PROBLEM DESCRIPTION. Given the records below, would you repeat exactly the lines that begin at the one containing "documents pédagogiques délivrés par les établ" and end at the one containing "délivrance de l'Apostille", inclusive?

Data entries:
§ §

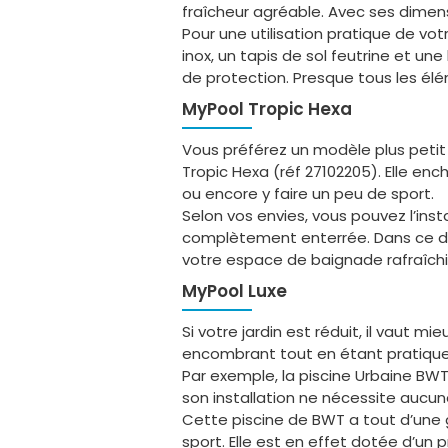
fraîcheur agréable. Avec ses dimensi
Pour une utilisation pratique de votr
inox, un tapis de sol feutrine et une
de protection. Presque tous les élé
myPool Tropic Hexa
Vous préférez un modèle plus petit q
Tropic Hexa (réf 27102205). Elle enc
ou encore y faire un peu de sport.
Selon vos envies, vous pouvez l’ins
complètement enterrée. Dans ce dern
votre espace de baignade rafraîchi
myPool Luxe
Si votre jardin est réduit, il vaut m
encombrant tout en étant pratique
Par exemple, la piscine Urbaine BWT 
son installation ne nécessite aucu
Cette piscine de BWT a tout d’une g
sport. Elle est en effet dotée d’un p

§ §

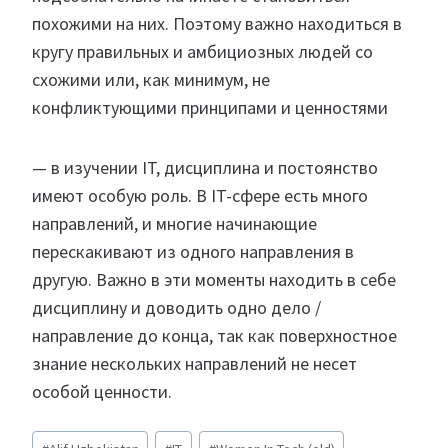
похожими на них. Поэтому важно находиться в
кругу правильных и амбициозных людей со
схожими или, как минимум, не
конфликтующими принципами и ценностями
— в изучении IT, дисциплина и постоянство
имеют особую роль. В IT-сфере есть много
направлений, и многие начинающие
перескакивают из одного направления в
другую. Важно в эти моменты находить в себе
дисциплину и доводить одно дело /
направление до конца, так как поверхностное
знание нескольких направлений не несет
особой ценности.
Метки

§ §

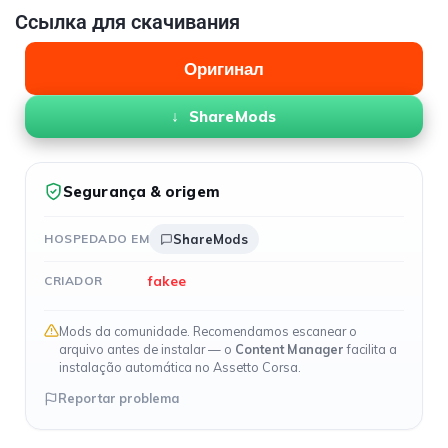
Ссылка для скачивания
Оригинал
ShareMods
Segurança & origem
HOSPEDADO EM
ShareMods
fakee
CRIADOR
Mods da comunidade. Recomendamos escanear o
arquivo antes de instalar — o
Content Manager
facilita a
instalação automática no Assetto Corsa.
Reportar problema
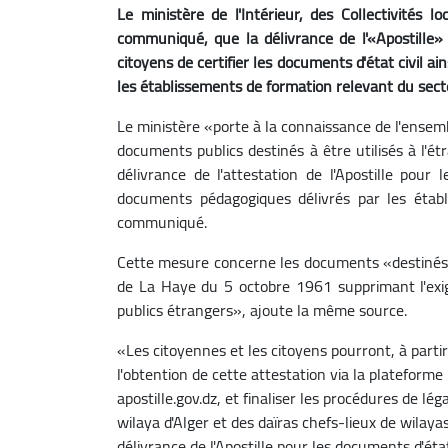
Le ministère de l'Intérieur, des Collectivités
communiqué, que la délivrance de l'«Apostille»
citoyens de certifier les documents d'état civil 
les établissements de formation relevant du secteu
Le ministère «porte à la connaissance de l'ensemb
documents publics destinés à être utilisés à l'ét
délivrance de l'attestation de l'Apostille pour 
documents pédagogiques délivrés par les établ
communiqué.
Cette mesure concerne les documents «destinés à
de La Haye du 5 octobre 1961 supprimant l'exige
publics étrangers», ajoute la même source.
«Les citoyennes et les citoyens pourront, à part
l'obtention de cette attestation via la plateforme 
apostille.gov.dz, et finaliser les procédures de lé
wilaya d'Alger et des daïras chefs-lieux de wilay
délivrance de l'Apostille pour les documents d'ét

§ §

ANSWER BELOW.
documents pédagogiques délivrés par les établ
communiqué.
Cette mesure concerne les documents «destinés à
de La Haye du 5 octobre 1961 supprimant l'exige
publics étrangers», ajoute la même source.
«Les citoyennes et les citoyens pourront, à part
l'obtention de cette attestation via la plateforme 
apostille.gov.dz, et finaliser les procédures de lé
wilaya d'Alger et des daïras chefs-lieux de wilay
délivrance de l'Apostille pour les documents d'ét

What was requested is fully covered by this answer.